*** DATASET Section Begins ***
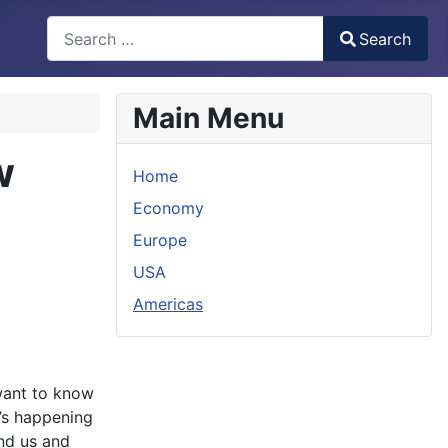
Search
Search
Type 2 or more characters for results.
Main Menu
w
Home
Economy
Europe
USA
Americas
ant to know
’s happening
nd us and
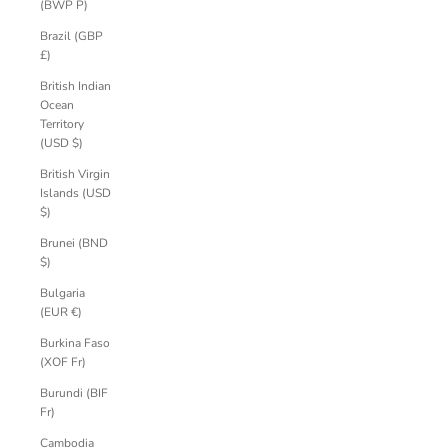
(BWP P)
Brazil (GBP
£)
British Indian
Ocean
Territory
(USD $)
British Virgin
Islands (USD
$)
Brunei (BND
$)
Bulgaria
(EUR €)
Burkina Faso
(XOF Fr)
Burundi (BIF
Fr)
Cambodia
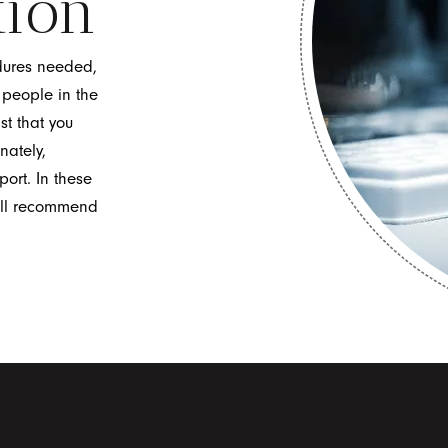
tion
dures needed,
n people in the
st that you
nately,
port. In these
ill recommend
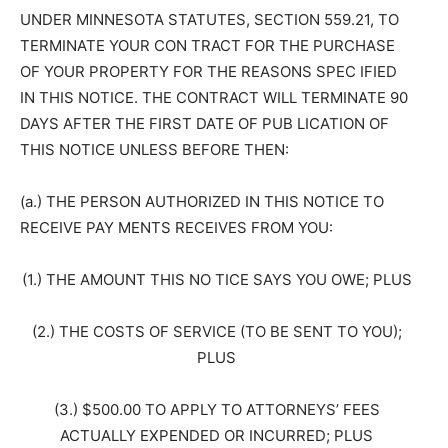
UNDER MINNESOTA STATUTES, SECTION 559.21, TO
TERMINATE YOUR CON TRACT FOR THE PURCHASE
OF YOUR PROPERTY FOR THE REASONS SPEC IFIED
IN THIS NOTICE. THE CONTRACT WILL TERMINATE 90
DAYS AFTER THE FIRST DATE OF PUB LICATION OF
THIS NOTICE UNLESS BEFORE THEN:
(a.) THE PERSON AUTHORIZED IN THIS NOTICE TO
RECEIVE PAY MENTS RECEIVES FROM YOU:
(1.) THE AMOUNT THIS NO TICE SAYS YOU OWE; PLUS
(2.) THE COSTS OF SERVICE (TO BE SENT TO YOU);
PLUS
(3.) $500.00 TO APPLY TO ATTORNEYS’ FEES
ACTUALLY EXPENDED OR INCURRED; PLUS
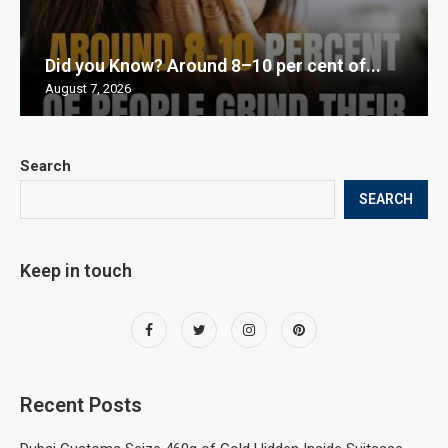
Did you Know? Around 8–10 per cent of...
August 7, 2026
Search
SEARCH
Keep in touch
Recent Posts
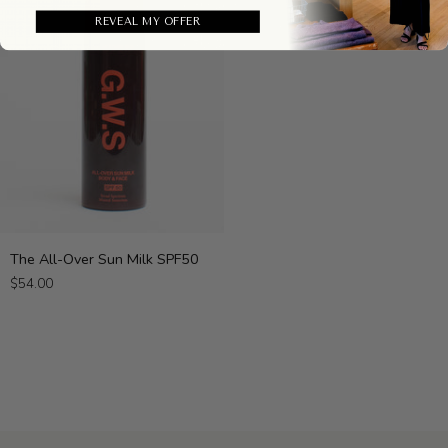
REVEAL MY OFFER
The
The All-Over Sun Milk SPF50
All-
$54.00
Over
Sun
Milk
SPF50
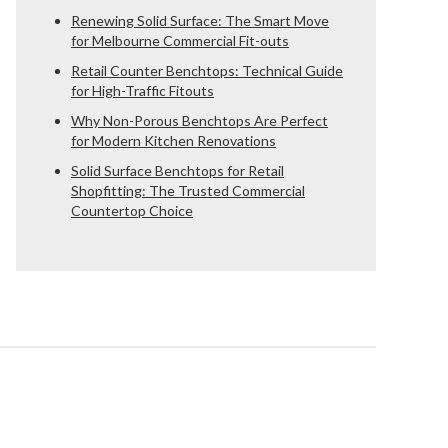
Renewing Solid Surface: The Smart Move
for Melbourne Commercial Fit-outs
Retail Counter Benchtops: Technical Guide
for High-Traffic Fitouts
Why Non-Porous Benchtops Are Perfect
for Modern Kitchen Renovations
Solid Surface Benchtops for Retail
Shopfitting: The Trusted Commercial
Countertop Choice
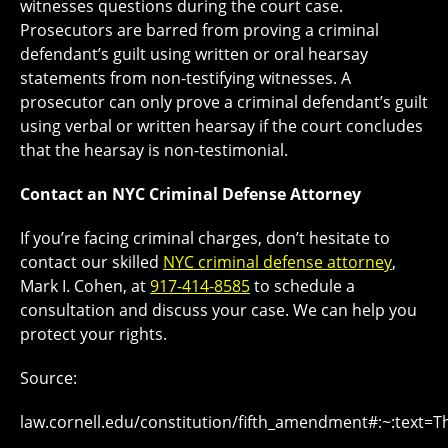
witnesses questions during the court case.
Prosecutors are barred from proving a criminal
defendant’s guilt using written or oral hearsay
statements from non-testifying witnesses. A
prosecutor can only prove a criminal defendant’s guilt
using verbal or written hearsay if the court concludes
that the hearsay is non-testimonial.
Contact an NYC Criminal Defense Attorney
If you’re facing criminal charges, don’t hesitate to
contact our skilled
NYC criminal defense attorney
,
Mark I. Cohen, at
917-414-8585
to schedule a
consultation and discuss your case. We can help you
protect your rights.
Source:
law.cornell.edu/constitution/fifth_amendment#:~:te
*** DATASET Section Ends ***
*** DATASET Section Begins ***
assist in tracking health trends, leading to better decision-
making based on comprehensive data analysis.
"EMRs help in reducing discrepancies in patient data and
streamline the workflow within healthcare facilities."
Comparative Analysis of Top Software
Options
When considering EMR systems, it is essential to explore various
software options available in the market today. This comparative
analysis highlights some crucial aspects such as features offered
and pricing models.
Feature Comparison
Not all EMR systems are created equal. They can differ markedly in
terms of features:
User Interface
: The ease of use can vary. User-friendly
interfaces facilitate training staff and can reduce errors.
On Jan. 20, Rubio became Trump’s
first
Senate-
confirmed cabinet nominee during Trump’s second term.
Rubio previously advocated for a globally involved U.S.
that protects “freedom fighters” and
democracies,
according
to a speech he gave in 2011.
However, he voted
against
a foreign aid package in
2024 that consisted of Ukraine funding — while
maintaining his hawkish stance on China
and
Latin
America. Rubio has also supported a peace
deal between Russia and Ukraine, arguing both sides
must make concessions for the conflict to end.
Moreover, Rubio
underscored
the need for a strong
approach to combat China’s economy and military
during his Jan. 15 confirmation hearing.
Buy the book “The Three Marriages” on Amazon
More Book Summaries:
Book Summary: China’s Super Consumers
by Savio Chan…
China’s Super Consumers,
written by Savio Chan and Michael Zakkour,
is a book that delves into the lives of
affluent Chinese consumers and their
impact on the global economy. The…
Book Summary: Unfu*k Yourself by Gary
*** DATASET Section Ends ***
REQUIRED ACTION:
A word-for-word copy of the lines above from the one with "written by Savio" through the one with "Book Summary: Unfu*k Yourself by Gary", inclusive, is the only output wanted.

EXERCISE SOLUTION:
written by Savio Chan and Michael Zakkour,
is a book that delves into the lives of
affluent Chinese consumers and their
impact on the global economy. The…
Book Summary: Unfu*k Yourself by Gary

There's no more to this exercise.